#### Work required
Every line in the listing is to be echoed verbatim.
-------- Data excerpts
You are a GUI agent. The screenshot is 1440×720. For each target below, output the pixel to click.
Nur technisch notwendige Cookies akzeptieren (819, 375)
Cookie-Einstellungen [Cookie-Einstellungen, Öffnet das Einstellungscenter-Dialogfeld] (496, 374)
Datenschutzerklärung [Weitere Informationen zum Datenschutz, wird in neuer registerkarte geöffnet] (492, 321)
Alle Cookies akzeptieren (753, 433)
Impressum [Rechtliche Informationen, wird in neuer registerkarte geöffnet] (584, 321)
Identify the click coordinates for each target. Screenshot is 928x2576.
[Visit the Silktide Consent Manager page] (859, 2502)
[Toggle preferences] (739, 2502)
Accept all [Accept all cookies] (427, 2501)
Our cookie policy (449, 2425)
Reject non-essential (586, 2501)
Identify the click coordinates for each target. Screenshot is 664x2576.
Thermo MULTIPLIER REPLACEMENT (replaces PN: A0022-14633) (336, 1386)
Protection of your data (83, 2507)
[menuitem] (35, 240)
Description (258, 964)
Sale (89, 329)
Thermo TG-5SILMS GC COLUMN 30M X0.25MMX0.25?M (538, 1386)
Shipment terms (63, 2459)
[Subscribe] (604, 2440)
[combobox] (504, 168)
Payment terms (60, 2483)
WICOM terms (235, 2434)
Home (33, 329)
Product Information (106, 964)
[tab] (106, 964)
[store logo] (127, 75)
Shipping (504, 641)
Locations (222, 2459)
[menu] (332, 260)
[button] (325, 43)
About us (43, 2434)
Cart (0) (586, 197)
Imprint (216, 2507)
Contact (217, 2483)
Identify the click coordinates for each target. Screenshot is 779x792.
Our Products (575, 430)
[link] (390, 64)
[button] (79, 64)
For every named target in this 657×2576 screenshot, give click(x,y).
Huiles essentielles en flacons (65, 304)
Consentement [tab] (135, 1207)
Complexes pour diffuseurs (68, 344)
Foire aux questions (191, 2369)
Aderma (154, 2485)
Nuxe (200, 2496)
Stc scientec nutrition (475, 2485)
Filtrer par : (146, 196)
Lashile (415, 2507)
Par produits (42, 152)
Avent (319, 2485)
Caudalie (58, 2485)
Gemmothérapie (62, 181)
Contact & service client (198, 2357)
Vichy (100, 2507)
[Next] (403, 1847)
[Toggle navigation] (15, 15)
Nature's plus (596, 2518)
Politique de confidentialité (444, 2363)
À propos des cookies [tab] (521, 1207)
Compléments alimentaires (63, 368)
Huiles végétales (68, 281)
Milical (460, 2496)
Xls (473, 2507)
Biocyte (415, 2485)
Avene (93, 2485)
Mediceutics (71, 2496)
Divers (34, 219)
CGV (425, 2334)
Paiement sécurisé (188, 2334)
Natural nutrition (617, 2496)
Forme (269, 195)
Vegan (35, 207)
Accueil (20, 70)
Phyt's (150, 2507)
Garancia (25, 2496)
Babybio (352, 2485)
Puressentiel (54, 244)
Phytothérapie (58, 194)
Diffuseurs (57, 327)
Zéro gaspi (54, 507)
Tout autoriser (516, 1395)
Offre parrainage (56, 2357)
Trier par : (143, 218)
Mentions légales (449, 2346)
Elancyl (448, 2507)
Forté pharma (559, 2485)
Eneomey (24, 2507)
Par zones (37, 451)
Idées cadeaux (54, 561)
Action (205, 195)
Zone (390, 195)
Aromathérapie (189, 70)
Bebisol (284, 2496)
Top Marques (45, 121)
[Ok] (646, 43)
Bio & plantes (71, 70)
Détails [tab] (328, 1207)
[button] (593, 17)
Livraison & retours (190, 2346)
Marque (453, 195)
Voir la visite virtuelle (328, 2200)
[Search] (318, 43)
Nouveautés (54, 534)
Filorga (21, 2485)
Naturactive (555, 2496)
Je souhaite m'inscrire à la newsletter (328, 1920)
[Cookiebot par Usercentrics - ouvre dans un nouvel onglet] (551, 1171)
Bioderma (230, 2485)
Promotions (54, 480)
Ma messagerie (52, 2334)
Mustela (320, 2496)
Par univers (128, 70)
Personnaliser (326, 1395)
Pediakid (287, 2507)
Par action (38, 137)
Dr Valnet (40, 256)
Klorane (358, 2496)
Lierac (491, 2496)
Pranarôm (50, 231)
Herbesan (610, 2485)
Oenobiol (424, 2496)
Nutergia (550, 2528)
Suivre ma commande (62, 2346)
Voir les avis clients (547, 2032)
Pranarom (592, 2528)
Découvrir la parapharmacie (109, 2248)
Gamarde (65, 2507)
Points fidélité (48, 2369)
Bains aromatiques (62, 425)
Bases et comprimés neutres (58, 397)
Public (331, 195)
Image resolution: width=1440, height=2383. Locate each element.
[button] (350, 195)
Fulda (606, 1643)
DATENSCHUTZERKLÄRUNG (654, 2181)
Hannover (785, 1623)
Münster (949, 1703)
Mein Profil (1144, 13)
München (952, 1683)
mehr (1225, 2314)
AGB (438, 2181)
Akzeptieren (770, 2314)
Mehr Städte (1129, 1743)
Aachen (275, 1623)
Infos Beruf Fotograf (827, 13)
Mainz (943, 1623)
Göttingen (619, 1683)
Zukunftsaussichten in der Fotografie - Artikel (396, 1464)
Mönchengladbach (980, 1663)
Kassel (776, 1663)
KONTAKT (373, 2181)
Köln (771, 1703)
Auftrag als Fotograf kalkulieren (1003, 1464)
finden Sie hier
----------------
#### Solved exercise
You are a GUI agent. The screenshot is 1440×720. For each target below, output the pixel to click.
Nur technisch notwendige Cookies akzeptieren (819, 375)
Cookie-Einstellungen [Cookie-Einstellungen, Öffnet das Einstellungscenter-Dialogfeld] (496, 374)
Datenschutzerklärung [Weitere Informationen zum Datenschutz, wird in neuer registerkarte geöffnet] (492, 321)
Alle Cookies akzeptieren (753, 433)
Impressum [Rechtliche Informationen, wird in neuer registerkarte geöffnet] (584, 321)
Identify the click coordinates for each target. Screenshot is 928x2576.
[Visit the Silktide Consent Manager page] (859, 2502)
[Toggle preferences] (739, 2502)
Accept all [Accept all cookies] (427, 2501)
Our cookie policy (449, 2425)
Reject non-essential (586, 2501)
Identify the click coordinates for each target. Screenshot is 664x2576.
Thermo MULTIPLIER REPLACEMENT (replaces PN: A0022-14633) (336, 1386)
Protection of your data (83, 2507)
[menuitem] (35, 240)
Description (258, 964)
Sale (89, 329)
Thermo TG-5SILMS GC COLUMN 30M X0.25MMX0.25?M (538, 1386)
Shipment terms (63, 2459)
[Subscribe] (604, 2440)
[combobox] (504, 168)
Payment terms (60, 2483)
WICOM terms (235, 2434)
Home (33, 329)
Product Information (106, 964)
[tab] (106, 964)
[store logo] (127, 75)
Shipping (504, 641)
Locations (222, 2459)
[menu] (332, 260)
[button] (325, 43)
About us (43, 2434)
Cart (0) (586, 197)
Imprint (216, 2507)
Contact (217, 2483)
Identify the click coordinates for each target. Screenshot is 779x792.
Our Products (575, 430)
[link] (390, 64)
[button] (79, 64)
For every named target in this 657×2576 screenshot, give click(x,y).
Huiles essentielles en flacons (65, 304)
Consentement [tab] (135, 1207)
Complexes pour diffuseurs (68, 344)
Foire aux questions (191, 2369)
Aderma (154, 2485)
Nuxe (200, 2496)
Stc scientec nutrition (475, 2485)
Filtrer par : (146, 196)
Lashile (415, 2507)
Par produits (42, 152)
Avent (319, 2485)
Caudalie (58, 2485)
Gemmothérapie (62, 181)
Contact & service client (198, 2357)
Vichy (100, 2507)
[Next] (403, 1847)
[Toggle navigation] (15, 15)
Nature's plus (596, 2518)
Politique de confidentialité (444, 2363)
À propos des cookies [tab] (521, 1207)
Compléments alimentaires (63, 368)
Huiles végétales (68, 281)
Milical (460, 2496)
Xls (473, 2507)
Biocyte (415, 2485)
Avene (93, 2485)
Mediceutics (71, 2496)
Divers (34, 219)
CGV (425, 2334)
Paiement sécurisé (188, 2334)
Natural nutrition (617, 2496)
Forme (269, 195)
Vegan (35, 207)
Accueil (20, 70)
Phyt's (150, 2507)
Garancia (25, 2496)
Babybio (352, 2485)
Puressentiel (54, 244)
Phytothérapie (58, 194)
Diffuseurs (57, 327)
Zéro gaspi (54, 507)
Tout autoriser (516, 1395)
Offre parrainage (56, 2357)
Trier par : (143, 218)
Mentions légales (449, 2346)
Elancyl (448, 2507)
Forté pharma (559, 2485)
Eneomey (24, 2507)
Par zones (37, 451)
Idées cadeaux (54, 561)
Action (205, 195)
Zone (390, 195)
Aromathérapie (189, 70)
Bebisol (284, 2496)
Top Marques (45, 121)
[Ok] (646, 43)
Bio & plantes (71, 70)
Détails [tab] (328, 1207)
[button] (593, 17)
Livraison & retours (190, 2346)
Marque (453, 195)
Voir la visite virtuelle (328, 2200)
[Search] (318, 43)
Nouveautés (54, 534)
Filorga (21, 2485)
Naturactive (555, 2496)
Je souhaite m'inscrire à la newsletter (328, 1920)
[Cookiebot par Usercentrics - ouvre dans un nouvel onglet] (551, 1171)
Bioderma (230, 2485)
Promotions (54, 480)
Ma messagerie (52, 2334)
Mustela (320, 2496)
Par univers (128, 70)
Personnaliser (326, 1395)
Pediakid (287, 2507)
Par action (38, 137)
Dr Valnet (40, 256)
Klorane (358, 2496)
Lierac (491, 2496)
Pranarôm (50, 231)
Herbesan (610, 2485)
Oenobiol (424, 2496)
Nutergia (550, 2528)
Suivre ma commande (62, 2346)
Voir les avis clients (547, 2032)
Pranarom (592, 2528)
Découvrir la parapharmacie (109, 2248)
Gamarde (65, 2507)
Points fidélité (48, 2369)
Bains aromatiques (62, 425)
Bases et comprimés neutres (58, 397)
Public (331, 195)
Image resolution: width=1440, height=2383. Locate each element.
[button] (350, 195)
Fulda (606, 1643)
DATENSCHUTZERKLÄRUNG (654, 2181)
Hannover (785, 1623)
Münster (949, 1703)
Mein Profil (1144, 13)
München (952, 1683)
mehr (1225, 2314)
AGB (438, 2181)
Akzeptieren (770, 2314)
Mehr Städte (1129, 1743)
Aachen (275, 1623)
Infos Beruf Fotograf (827, 13)
Mainz (943, 1623)
Göttingen (619, 1683)
Zukunftsaussichten in der Fotografie - Artikel (396, 1464)
Mönchengladbach (980, 1663)
Kassel (776, 1663)
KONTAKT (373, 2181)
Köln (771, 1703)
Auftrag als Fotograf kalkulieren (1003, 1464)
finden Sie hier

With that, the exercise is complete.